Once you have reviewed the listing below, restate it word for word.

----------------------------------------

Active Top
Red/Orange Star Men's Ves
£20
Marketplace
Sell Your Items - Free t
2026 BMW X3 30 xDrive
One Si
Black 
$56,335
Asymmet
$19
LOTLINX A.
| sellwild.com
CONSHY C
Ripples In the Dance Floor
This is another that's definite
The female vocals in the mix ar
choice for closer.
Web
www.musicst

----------------------------------------

→ **Result below**
Active Top
Red/Orange Star Men's Ves
£20
Marketplace
Sell Your Items - Free t
2026 BMW X3 30 xDrive
One Si
Black 
$56,335
Asymmet
$19
LOTLINX A.
| sellwild.com
CONSHY C
Ripples In the Dance Floor
This is another that's definite
The female vocals in the mix ar
choice for closer.
Web
www.musicst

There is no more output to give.